Wednesday, August 10, 2011

Buying pins

Last week José knocked on my door and introduced himself. He's a farmer in one of the small communities that are part of the Suchitoto municipality, a former guerrillero and a man with eight children. One of those children, his son Geovany, had been hit by a car in June, and was in Zacamil hospital in San Salvador after being concussed and breaking both legs and an arm. José came to see me, on Sister Peggy's suggestion, because his son's legs needed to be pinned surgically and that could only happen if the family came up with $800 for the pins and rods.

This is a story I've become all too familiar with here: good hospital care and surgery is available without cost, but if healing requires any kind of medical equipment - a heart valve, interocular lenses, surgical pins, special tests, medication the hospital doesn't stock - the family will have to try to find the resources to buy what's needed.
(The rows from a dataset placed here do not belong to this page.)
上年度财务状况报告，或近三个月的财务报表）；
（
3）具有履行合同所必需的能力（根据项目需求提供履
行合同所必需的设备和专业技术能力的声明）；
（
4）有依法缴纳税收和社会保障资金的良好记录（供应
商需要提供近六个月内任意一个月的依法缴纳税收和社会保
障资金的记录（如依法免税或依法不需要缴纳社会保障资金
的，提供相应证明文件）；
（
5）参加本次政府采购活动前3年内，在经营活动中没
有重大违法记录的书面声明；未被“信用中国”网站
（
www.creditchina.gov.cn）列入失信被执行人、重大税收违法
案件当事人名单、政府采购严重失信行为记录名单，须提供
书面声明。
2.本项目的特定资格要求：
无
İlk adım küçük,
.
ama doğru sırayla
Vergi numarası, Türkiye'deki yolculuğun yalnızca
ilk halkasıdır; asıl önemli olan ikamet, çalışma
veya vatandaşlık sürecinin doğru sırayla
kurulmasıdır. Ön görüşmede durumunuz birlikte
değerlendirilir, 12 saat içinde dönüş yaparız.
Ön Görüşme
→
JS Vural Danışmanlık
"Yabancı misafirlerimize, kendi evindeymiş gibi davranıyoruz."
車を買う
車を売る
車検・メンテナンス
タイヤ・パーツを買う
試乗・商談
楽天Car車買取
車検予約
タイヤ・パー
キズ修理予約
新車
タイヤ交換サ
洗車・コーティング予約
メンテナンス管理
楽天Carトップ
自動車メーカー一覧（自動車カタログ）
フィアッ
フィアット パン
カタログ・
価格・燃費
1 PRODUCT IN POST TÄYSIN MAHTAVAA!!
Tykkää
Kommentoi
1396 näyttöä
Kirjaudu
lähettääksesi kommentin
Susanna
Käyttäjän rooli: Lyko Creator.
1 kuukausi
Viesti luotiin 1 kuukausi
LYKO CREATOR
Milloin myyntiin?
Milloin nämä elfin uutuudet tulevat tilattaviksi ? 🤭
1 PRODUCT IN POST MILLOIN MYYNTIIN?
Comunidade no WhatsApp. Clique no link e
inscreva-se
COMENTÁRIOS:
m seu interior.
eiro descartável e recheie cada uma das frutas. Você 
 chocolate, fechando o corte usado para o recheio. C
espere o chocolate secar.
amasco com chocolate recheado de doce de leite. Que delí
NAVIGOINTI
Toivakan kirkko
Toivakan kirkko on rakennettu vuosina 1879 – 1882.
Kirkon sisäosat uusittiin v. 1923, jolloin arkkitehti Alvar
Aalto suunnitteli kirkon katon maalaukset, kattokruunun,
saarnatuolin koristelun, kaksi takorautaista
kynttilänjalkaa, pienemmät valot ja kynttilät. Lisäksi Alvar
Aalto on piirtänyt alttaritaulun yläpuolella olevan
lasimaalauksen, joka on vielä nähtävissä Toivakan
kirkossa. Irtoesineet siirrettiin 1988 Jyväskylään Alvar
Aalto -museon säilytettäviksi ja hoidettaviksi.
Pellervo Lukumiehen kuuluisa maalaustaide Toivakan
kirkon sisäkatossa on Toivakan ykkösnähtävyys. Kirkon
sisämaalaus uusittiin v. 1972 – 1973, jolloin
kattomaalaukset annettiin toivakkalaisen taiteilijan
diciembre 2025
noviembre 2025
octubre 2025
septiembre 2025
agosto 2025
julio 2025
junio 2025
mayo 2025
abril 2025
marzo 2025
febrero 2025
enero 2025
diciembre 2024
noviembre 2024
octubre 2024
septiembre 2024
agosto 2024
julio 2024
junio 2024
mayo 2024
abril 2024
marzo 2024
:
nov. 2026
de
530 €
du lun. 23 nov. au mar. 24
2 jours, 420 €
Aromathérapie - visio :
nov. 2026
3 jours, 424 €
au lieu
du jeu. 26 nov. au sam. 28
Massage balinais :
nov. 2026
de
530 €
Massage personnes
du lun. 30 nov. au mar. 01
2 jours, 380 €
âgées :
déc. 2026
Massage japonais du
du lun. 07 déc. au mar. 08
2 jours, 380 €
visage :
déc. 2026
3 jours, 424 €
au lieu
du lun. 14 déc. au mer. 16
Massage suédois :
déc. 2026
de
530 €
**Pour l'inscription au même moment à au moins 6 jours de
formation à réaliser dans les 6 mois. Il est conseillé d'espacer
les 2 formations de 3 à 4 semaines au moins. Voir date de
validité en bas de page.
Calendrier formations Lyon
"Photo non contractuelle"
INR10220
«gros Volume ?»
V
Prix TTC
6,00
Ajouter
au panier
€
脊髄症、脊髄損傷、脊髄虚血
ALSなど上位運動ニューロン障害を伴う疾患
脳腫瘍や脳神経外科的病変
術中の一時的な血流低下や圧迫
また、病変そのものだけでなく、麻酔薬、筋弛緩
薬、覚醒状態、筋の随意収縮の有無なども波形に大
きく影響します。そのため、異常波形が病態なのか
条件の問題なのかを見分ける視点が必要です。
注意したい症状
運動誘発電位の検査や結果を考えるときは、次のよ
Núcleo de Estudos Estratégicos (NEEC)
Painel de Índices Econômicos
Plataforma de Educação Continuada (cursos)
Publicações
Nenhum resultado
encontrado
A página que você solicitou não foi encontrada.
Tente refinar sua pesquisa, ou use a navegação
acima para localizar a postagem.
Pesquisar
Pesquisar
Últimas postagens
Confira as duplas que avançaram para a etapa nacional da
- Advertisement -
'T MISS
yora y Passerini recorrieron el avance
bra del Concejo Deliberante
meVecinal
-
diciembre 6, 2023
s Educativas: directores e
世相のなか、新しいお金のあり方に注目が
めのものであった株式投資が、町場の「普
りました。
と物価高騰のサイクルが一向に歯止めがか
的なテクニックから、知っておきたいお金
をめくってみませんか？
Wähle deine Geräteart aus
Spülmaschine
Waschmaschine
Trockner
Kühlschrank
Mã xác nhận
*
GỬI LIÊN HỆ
For poor families in El Salvador, like José's family, that's often completely impossible.

We were able to help José and Geovany, thanks to some generous donors, so yesterday José and I drove into the capital to make the purchase from Sistemas Biomedicas. We found the address without too much difficulty, but no one answered the doorbell in an office building that was far from the city center. Finally a man came along and explained that the company had moved down into the San Salvador medical center. He called for the address and gave us excellent and clear directions to 124 Boulevard Dr. Hector Silva. Following his directions, we found a likely street, but the street proclaimed that its name was Avenida Maria Elena. And we didn't see #124 anywhere. I drove to the Archdiocese of San Salvador office, not far away, to ask my friends there for some help. They looked up the street on the internet and gave me directions to, yes, the street apparently named Avenida Maria Elena. So we tried again, and this time we rang the bell at the building that seemed most likely to be #124, though it lacked a number, and yes, it was the new home of Sistemas Biomedicas, and yes, they could sell us the rods and pins.

Then we went to visit Geovany in the hospital, and I hoped to take a photo, but that turned out to be against hospital rules. I'll hope to include his photo when he's out of the hospital, working through his physical therapy to get back on his feet. Meanwhile, I'm glad we can help make his recovery possible, and I'm glad to know that Avenida Maria Elena really is Boulevard Dr. Hector Silva.